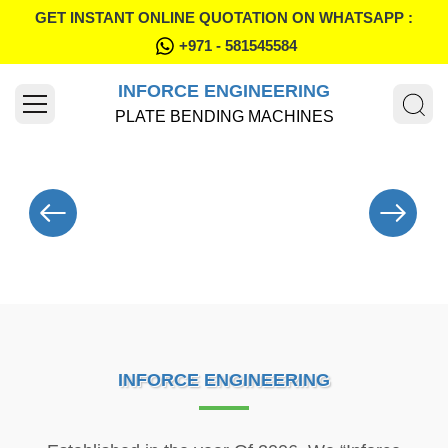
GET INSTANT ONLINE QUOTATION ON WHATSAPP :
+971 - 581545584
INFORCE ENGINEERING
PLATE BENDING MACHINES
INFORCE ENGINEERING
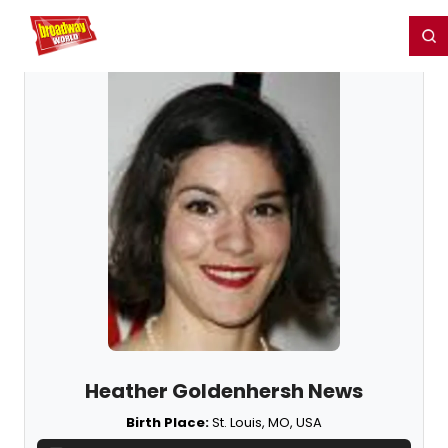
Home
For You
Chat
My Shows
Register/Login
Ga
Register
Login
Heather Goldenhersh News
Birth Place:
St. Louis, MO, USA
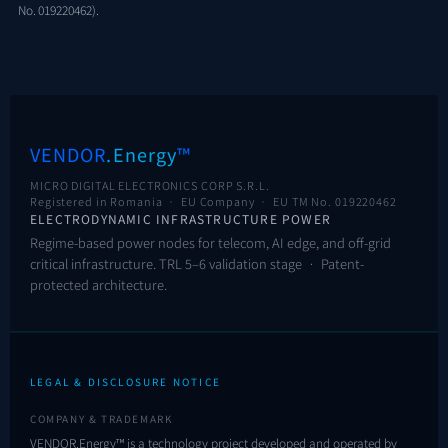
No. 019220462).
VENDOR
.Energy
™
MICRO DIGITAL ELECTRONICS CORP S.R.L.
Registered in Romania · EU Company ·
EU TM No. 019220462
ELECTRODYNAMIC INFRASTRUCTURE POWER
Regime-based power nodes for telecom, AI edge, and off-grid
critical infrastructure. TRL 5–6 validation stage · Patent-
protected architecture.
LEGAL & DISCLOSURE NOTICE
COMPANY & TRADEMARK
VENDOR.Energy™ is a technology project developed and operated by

---

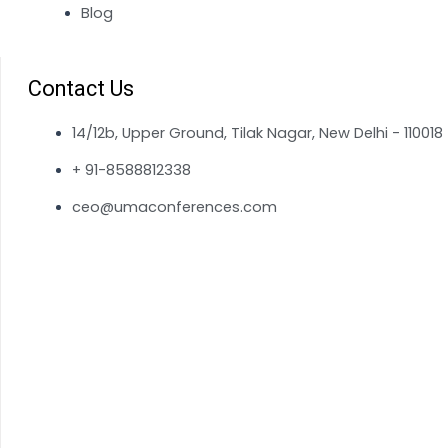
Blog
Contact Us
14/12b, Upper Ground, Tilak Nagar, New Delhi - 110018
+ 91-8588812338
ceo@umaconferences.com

## TASK STATEMENT
Among the entries, copy every line containing the word "Energy".

## EXERCISE OUTPUT
.Energy
VENDOR.Energy™ is a technology project developed and operated by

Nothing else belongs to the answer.